With the end of the fiscal year, the Baltimore City Jail becomes a state-run facility known as the Baltimore City Pretrial Detention Center. At least initially, the transfer is largely a financial wash for the city: In exchange for $38 million less in police aid, the state takes over an institution with a budget of about the same amount. But in future years, the savings could be more substantial, especially considering the capital investments that are urgently needed to make the institution a safe and smooth operation.
With health-care crises, perpetual overcrowding and the constant need for more operating funds, Baltimoreans have been accustomed to bad news from the jail. But in fairness to Commissioner Barbara Bostick and her staff, running a jail on a tight budget that must accommodate almost 3,000 inmates housed in deteriorating facilities watched over by the federal courts may be an impossible task. Imagine, for instance, serving 10,000 meals a day to inmates and staff with malfunctioning dishwashers in facilities plagued by leaks and other problems. Somehow it gets done.
There have been some pieces of good news. The jail's beleaguered medical system was accredited last October by the National Commission on Correctional Health Care. No conditions were attached to the accreditation -- a first for the city jail and a rare occurrence for any of the country's penal institutions. Moreover, it looks now as if the jail will finish the year within its budget for the first time in recent memory.

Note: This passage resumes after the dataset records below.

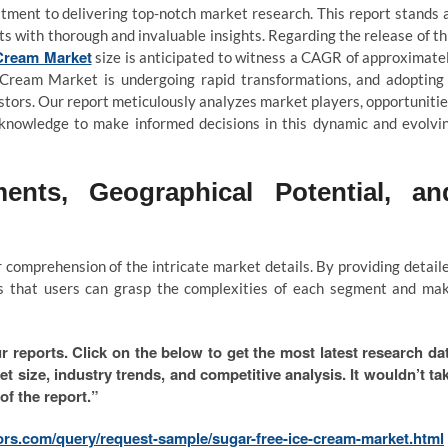
tment to delivering top-notch market research. This report stands 
nts with thorough and invaluable insights. Regarding the release of th
 Cream Market
size is anticipated to witness a CAGR of approximate
 Cream Market is undergoing rapid transformations, and adopting
stors. Our report meticulously analyzes market players, opportunitie
te knowledge to make informed decisions in this dynamic and evolvi
ents, Geographical Potential, an
comprehension of the intricate market details. By providing detail
es that users can grasp the complexities of each segment and ma
r reports. Click on the below to get the most latest research da
et size, industry trends, and competitive analysis. It wouldn’t ta
of the report.”
ors.com/query/request-sample/sugar-free-ice-cream-market.html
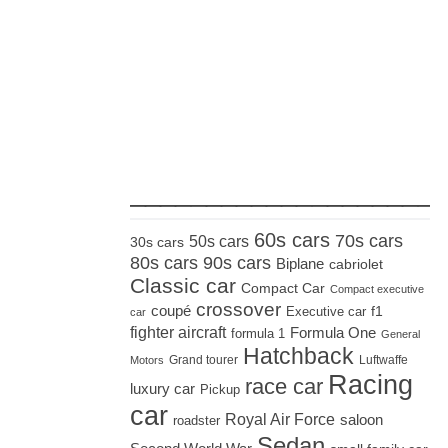
_____________________
60s cars
70s cars
50s cars
30s cars
80s cars
90s cars
Biplane
cabriolet
Classic car
Compact Car
Compact executive
crossover
coupé
Executive car
f1
car
fighter aircraft
Formula One
formula 1
General
Hatchback
Grand tourer
Luftwaffe
Motors
Racing
race car
luxury car
Pickup
car
Royal Air Force
saloon
roadster
Sedan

By taking over the jail, the state takes on one of the more thankless jobs in government; taxpayers like to demand better crime control, but they don't like to hear about the money it takes to lock people up. Given tight budgets at all levels, certainly the state is better equipped than the city to marshal the resources needed to make the jail a safe and efficient institution.
In the long run, what may be the biggest benefit for the city is the state's plan to create an innovative central booking facility that will relieve the police department of much of the burden of holding and charging people who have been arrested. That will free up more officers for duty that is more productive than simply spending their time as turnkeys in the district headquarters.